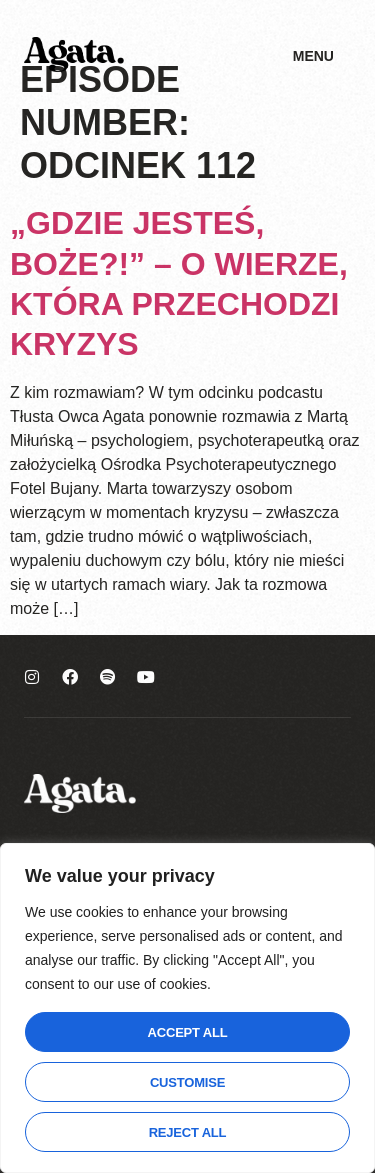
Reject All (188, 1132)
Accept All (188, 1032)
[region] (187, 1008)
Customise (187, 1082)
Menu (313, 56)
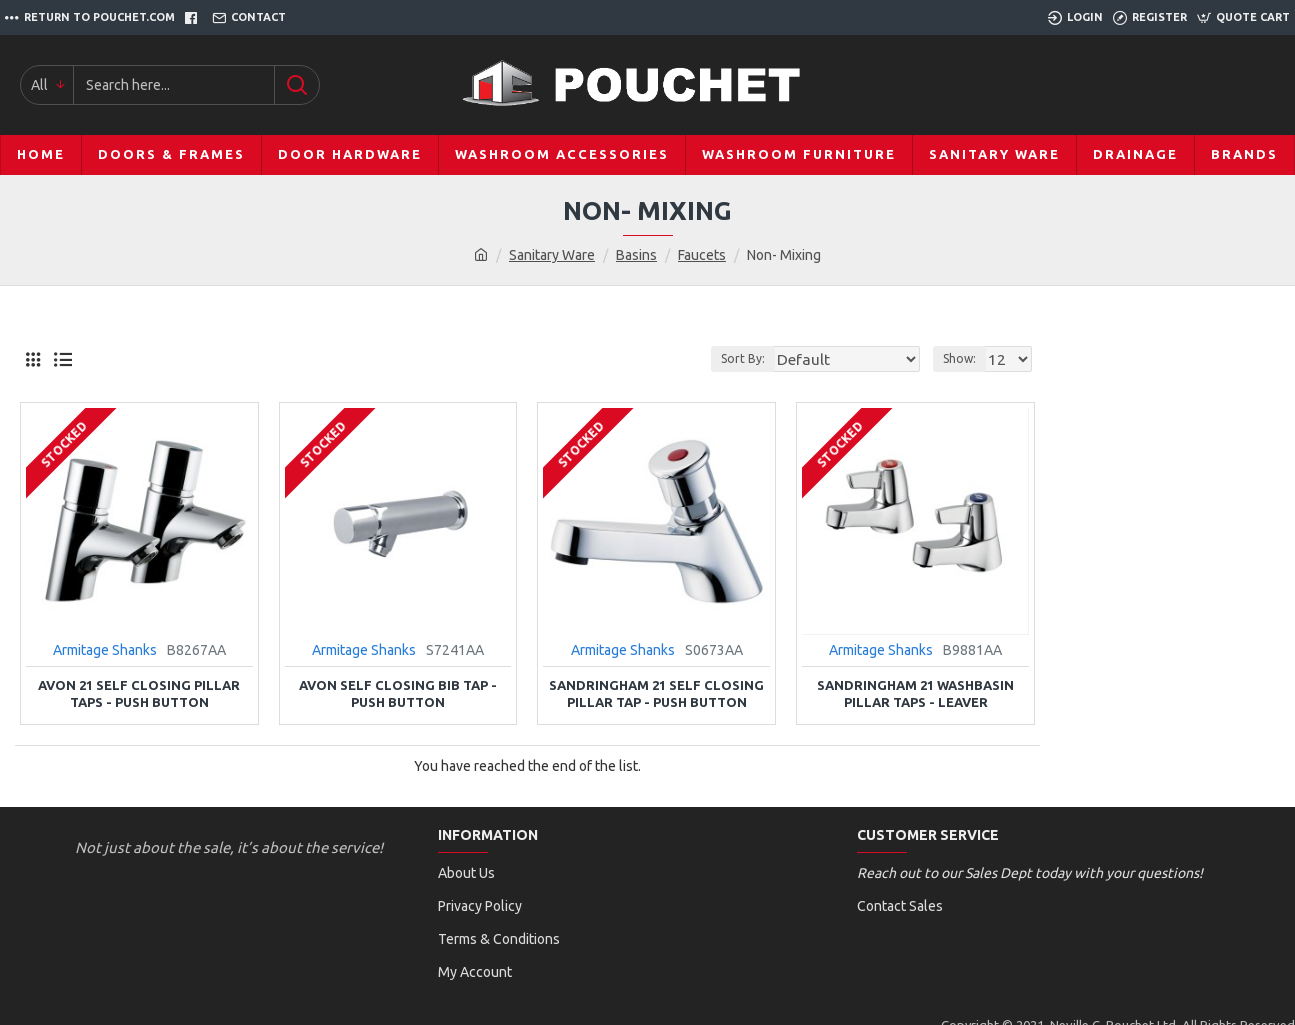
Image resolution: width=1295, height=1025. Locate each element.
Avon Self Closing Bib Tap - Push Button (398, 693)
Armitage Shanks (105, 650)
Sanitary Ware (552, 255)
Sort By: (775, 358)
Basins (636, 255)
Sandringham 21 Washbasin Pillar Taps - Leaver (915, 693)
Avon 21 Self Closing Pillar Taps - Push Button (139, 693)
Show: (965, 358)
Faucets (702, 255)
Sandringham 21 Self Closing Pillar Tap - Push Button (656, 693)
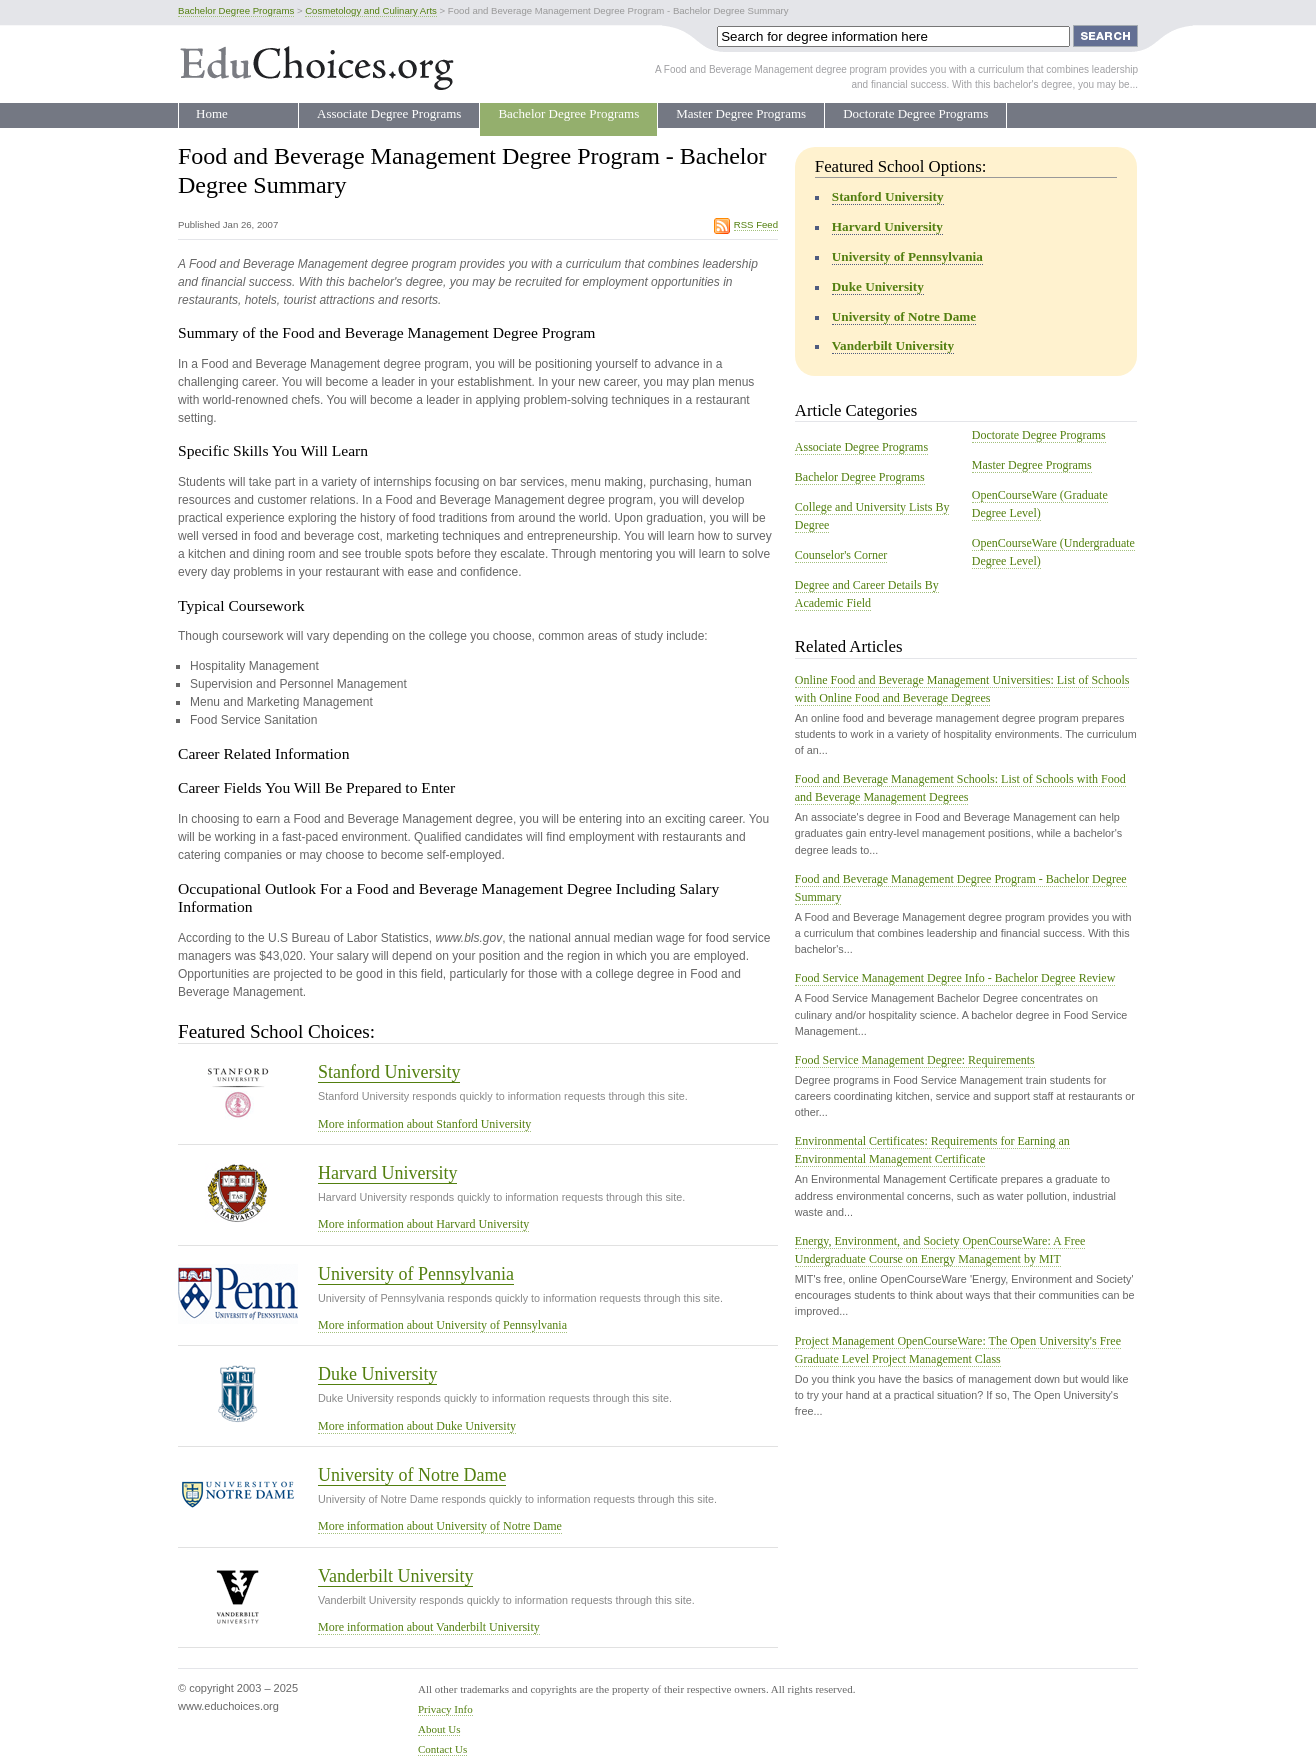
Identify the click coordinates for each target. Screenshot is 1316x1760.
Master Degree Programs (741, 113)
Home (212, 113)
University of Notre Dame (412, 1475)
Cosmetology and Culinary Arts (371, 10)
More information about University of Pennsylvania (442, 1325)
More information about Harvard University (423, 1224)
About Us (439, 1729)
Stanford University (389, 1072)
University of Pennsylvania (416, 1274)
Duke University (377, 1374)
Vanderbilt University (395, 1576)
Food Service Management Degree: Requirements (915, 1060)
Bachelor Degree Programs (568, 113)
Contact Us (442, 1749)
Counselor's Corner (841, 555)
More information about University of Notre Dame (440, 1526)
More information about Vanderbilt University (429, 1627)
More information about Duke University (417, 1426)
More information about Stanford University (424, 1124)
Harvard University (387, 1173)
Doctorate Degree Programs (915, 113)
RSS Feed (756, 224)
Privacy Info (445, 1709)
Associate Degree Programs (389, 113)
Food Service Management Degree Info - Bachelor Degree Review (955, 978)
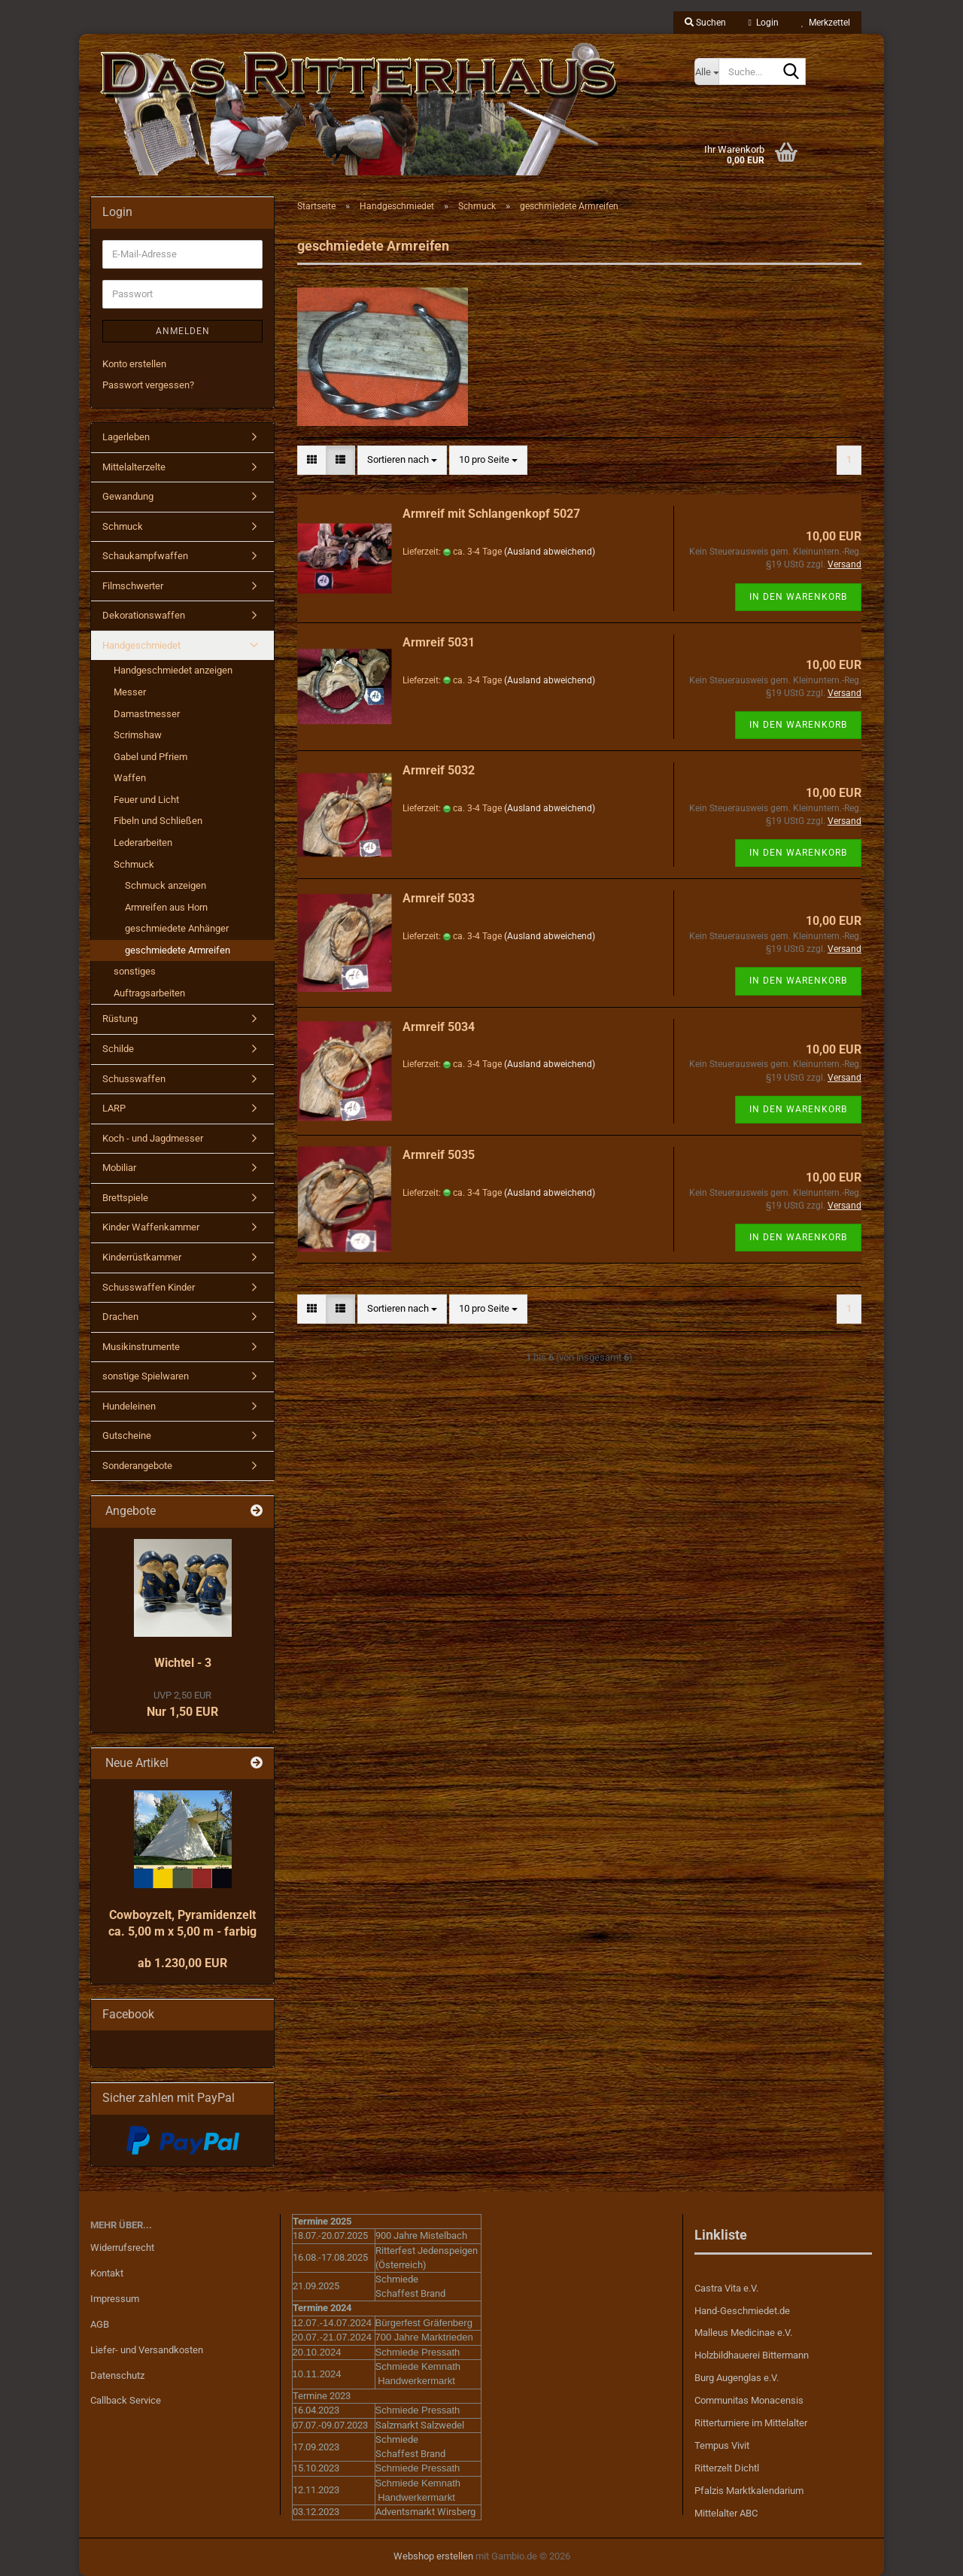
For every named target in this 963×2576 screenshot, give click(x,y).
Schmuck (122, 526)
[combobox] (402, 460)
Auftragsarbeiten (149, 993)
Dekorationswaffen (143, 615)
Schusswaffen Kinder (148, 1287)
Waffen (130, 777)
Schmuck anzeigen (165, 885)
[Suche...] (706, 71)
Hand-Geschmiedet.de (742, 2310)
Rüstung (120, 1018)
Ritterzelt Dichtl (726, 2468)
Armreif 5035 (439, 1155)
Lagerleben (126, 437)
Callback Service (125, 2400)
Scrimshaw (138, 735)
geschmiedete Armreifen (177, 950)
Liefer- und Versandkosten (146, 2350)
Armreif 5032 (439, 770)
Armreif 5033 (439, 898)
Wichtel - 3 (182, 1663)
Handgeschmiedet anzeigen (173, 670)
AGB (99, 2324)
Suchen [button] (705, 22)
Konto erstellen (134, 364)
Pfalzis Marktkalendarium (749, 2490)
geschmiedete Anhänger (177, 928)
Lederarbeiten (143, 842)
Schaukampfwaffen (145, 555)
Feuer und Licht (146, 799)
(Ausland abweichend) (549, 551)
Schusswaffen (134, 1078)
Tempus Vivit (721, 2445)
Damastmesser (147, 713)
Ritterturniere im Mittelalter (750, 2422)
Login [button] (764, 22)
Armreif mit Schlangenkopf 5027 (491, 513)
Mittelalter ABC (726, 2513)
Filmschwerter (132, 586)
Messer (130, 692)
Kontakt (106, 2273)
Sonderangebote (137, 1465)
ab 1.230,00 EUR (182, 1963)
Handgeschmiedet (141, 645)
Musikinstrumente (141, 1346)
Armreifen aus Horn (166, 907)
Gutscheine (126, 1435)
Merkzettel (825, 22)
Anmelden (183, 331)
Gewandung (127, 496)
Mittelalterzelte (134, 467)
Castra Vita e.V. (726, 2288)
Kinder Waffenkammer (150, 1227)
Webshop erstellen (433, 2556)
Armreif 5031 (439, 642)
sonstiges (135, 971)
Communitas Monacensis (749, 2400)
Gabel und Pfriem (150, 756)
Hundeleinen (129, 1406)
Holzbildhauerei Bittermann (751, 2355)
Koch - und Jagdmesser (152, 1138)
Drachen (120, 1316)
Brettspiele (125, 1197)
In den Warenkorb (798, 597)
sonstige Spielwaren (145, 1376)
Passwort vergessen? (148, 385)
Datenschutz (117, 2375)
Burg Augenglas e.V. (736, 2377)
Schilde (118, 1048)
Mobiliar (119, 1167)
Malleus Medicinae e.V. (743, 2332)
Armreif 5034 (439, 1027)
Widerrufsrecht (122, 2247)
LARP (114, 1108)
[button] (312, 460)
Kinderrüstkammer (141, 1257)
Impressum (114, 2298)
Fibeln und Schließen (158, 820)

--

§ **What is being asked**
Make an exact copy of the records, pictures excluded.

§ **Task answer**
Reject All (188, 1132)
Accept All (188, 1032)
[region] (187, 1008)
Customise (187, 1082)
Menu (313, 56)
Image resolution: width=1295, height=1025. Locate each element.
Avon Self Closing Bib Tap - Push Button (398, 693)
Armitage Shanks (105, 650)
Sanitary Ware (552, 255)
Sort By: (775, 358)
Basins (636, 255)
Sandringham 21 Washbasin Pillar Taps - Leaver (915, 693)
Avon 21 Self Closing Pillar Taps - Push Button (139, 693)
Show: (965, 358)
Faucets (702, 255)
Sandringham 21 Self Closing Pillar Tap - Push Button (656, 693)
Identify the click coordinates for each target. Screenshot is 1316x1760.
Master Degree Programs (741, 113)
Home (212, 113)
University of Notre Dame (412, 1475)
Cosmetology and Culinary Arts (371, 10)
More information about University of Pennsylvania (442, 1325)
More information about Harvard University (423, 1224)
About Us (439, 1729)
Stanford University (389, 1072)
University of Pennsylvania (416, 1274)
Duke University (377, 1374)
Vanderbilt University (395, 1576)
Food Service Management Degree: Requirements (915, 1060)
Bachelor Degree Programs (568, 113)
Contact Us (442, 1749)
Counselor's Corner (841, 555)
More information about University of Notre Dame (440, 1526)
More information about Vanderbilt University (429, 1627)
More information about Duke University (417, 1426)
More information about Stanford University (424, 1124)
Harvard University (387, 1173)
Doctorate Degree Programs (915, 113)
RSS Feed (756, 224)
Privacy Info (445, 1709)
Associate Degree Programs (389, 113)
Food Service Management Degree Info - Bachelor Degree Review (955, 978)
For every named target in this 963×2576 screenshot, give click(x,y).
Schmuck (122, 526)
[combobox] (402, 460)
Auftragsarbeiten (149, 993)
Dekorationswaffen (143, 615)
Schusswaffen Kinder (148, 1287)
Waffen (130, 777)
Schmuck anzeigen (165, 885)
[Suche...] (706, 71)
Hand-Geschmiedet.de (742, 2310)
Rüstung (120, 1018)
Ritterzelt Dichtl (726, 2468)
Armreif 5035 (439, 1155)
Lagerleben (126, 437)
Callback Service (125, 2400)
Scrimshaw (138, 735)
geschmiedete Armreifen (177, 950)
Liefer- und Versandkosten (146, 2350)
Armreif 5032 (439, 770)
Armreif 5033 (439, 898)
Wichtel - 3 (182, 1663)
Handgeschmiedet anzeigen (173, 670)
AGB (99, 2324)
Suchen [button] (705, 22)
Konto erstellen (134, 364)
Pfalzis Marktkalendarium (749, 2490)
geschmiedete Anhänger (177, 928)
Lederarbeiten (143, 842)
Schaukampfwaffen (145, 555)
Feuer und Licht (146, 799)
(Ausland abweichend) (549, 551)
Schusswaffen (134, 1078)
Tempus Vivit (721, 2445)
Damastmesser (147, 713)
Ritterturniere im Mittelalter (750, 2422)
Login [button] (764, 22)
Armreif mit Schlangenkopf 5027 (491, 513)
Mittelalter ABC (726, 2513)
Filmschwerter (132, 586)
Messer (130, 692)
Kontakt (106, 2273)
Sonderangebote (137, 1465)
ab 1.230,00 EUR (182, 1963)
Handgeschmiedet (141, 645)
Musikinstrumente (141, 1346)
Armreifen aus Horn (166, 907)
Gutscheine (126, 1435)
Merkzettel (825, 22)
Anmelden (183, 331)
Gewandung (127, 496)
Mittelalterzelte (134, 467)
Castra Vita e.V. (726, 2288)
Kinder Waffenkammer (150, 1227)
Webshop erstellen (433, 2556)
Armreif 5031 (439, 642)
sonstiges (135, 971)
Communitas Monacensis (749, 2400)
Gabel und Pfriem (150, 756)
Hundeleinen (129, 1406)
Holzbildhauerei Bittermann (751, 2355)
Koch - und Jagdmesser (152, 1138)
Drachen (120, 1316)
Brettspiele (125, 1197)
In den Warenkorb (798, 597)
sonstige Spielwaren (145, 1376)
Passwort vergessen? (148, 385)
Datenschutz (117, 2375)
Burg Augenglas e.V. (736, 2377)
Schilde (118, 1048)
Mobiliar (119, 1167)
Malleus Medicinae e.V. (743, 2332)
Armreif 5034 (439, 1027)
Widerrufsrecht (122, 2247)
LARP (114, 1108)
[button] (312, 460)
Kinderrüstkammer (141, 1257)
Impressum (114, 2298)
Fibeln und Schließen (158, 820)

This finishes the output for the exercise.